Carnival and other cruise giants have been busily inventing new service fees to tack on passenger bills, $50 charges, for instance, for early boarding. Passengers on cruise liners used to have access to any on-board restaurant without paying anything extra. Now they pay extra if they want anything besides a buffet.

All cruise ship passengers, of course, have at least a basic level of personal affluence. Whatever shipboard indignities they suffer, in the end, pale against the indignities so many millions of families suffer today, on a daily basis, in Great Recession America.

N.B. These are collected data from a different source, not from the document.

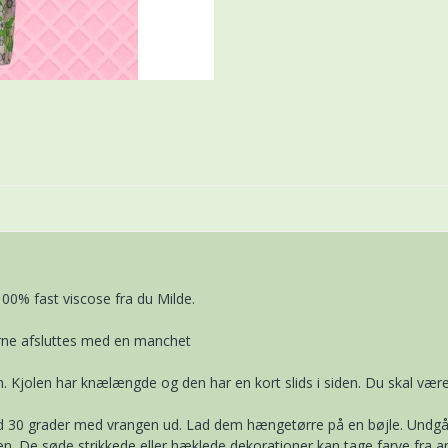
0% fast viscose fra du Milde.
ne afsluttes med en manchet
olen har knælængde og den har en kort slids i siden. Du skal være 
ved 30 grader med vrangen ud. Lad dem hængetørre på en bøjle. Undgå 
nen. De søde strikkede eller hæklede dekorationer kan tage farve fra a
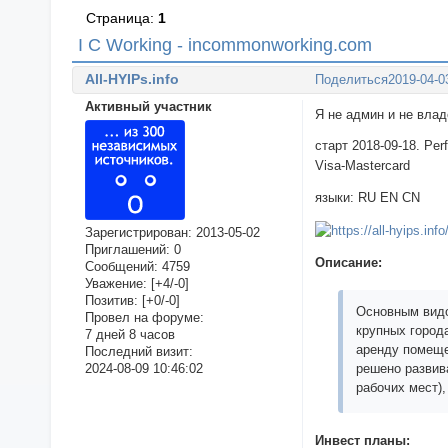
Страница:
1
I C Working - incommonworking.com
All-HYIPs.info
Поделиться
2019-04-0
Активный участник
Я не админ и не вла
старт 2018-09-18. Per
Visa-Mastercard
языки: RU EN CN
Зарегистрирован
: 2013-05-02
Приглашений:
0
Описание:
Сообщений:
4759
Уважение:
[+4/-0]
Позитив:
[+0/-0]
Основным видо
Провел на форуме:
крупных города
7 дней 8 часов
аренду помеще
Последний визит:
2024-08-09 10:46:02
решено развив
рабочих мест)
Инвест планы:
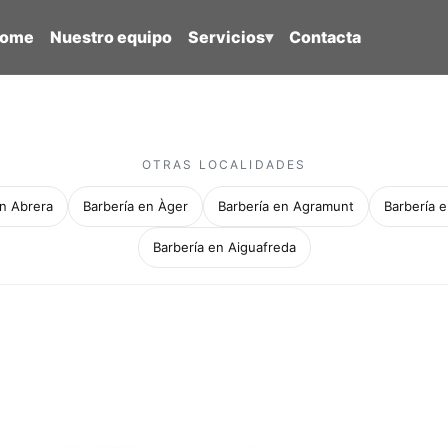
ome
Nuestro equipo
Servicios
▾
Contacta
OTRAS LOCALIDADES
en Abrera
Barbería en Àger
Barbería en Agramunt
Barbería e
Barbería en Aiguafreda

But symbols do matter — and what more vivid symbol of the indignity our contemporary corporate-driven inequality imposes than the Carnival Triumph. Thousands of people adrift, going nowhere in a nightmare of sewage and stench, while a billionaire chief exec sits far away in a courtside seat and cheers.

Veteran labor journalist Sam Pizzigati, an Institute for Policy Studies associate fellow, writes widely about inequality. His latest book, The Rich Don’t Always Win: The Forgotten Triumph over Plutocracy that Created the American Middle Class, has just been published.